[Start of Attachment]

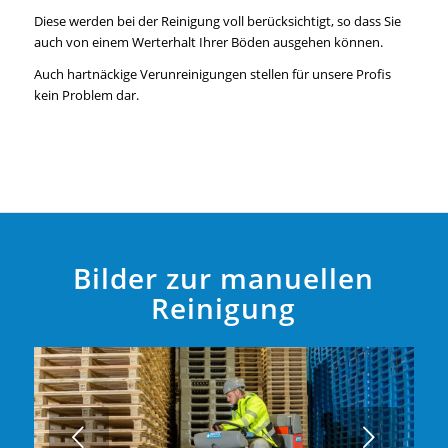
Diese werden bei der Reinigung voll berücksichtigt, so dass Sie
auch von einem Werterhalt Ihrer Böden ausgehen können.
Auch hartnäckige Verunreinigungen stellen für unsere Profis
kein Problem dar.
Bilder zur manuellen
Reinigung
Weiter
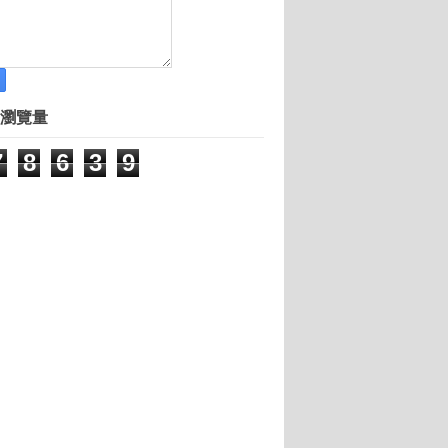
拼利潤 地形篇的應用 身為領導人，必須具備讚美
購更給力
瀏覽量
7
8
6
3
9
讓世界看到台灣的美
新創業
是一本失敗百科全書
20萬
各界專家說法
新不服輸
灣有軟實力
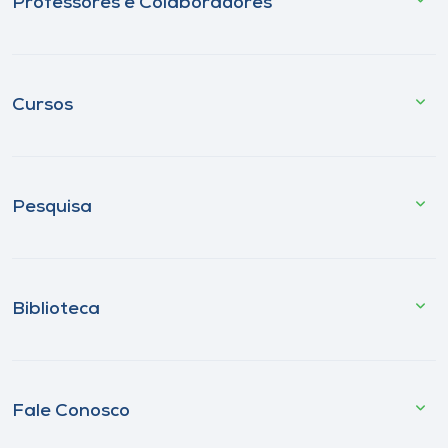
Professores e Colaboradores
Cursos
Pesquisa
Biblioteca
Fale Conosco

[End of Attachment]

= AIM OF THE TASK =
When you set down the records above, copy every line exactly and exclude the pictures.

= RESULT OF THIS EXERCISE =
Diese werden bei der Reinigung voll berücksichtigt, so dass Sie
auch von einem Werterhalt Ihrer Böden ausgehen können.
Auch hartnäckige Verunreinigungen stellen für unsere Profis
kein Problem dar.
Bilder zur manuellen
Reinigung
Weiter
拼利潤 地形篇的應用 身為領導人，必須具備讚美
購更給力
瀏覽量
7
8
6
3
9
讓世界看到台灣的美
新創業
是一本失敗百科全書
20萬
各界專家說法
新不服輸
灣有軟實力
Professores e Colaboradores
Cursos
Pesquisa
Biblioteca
Fale Conosco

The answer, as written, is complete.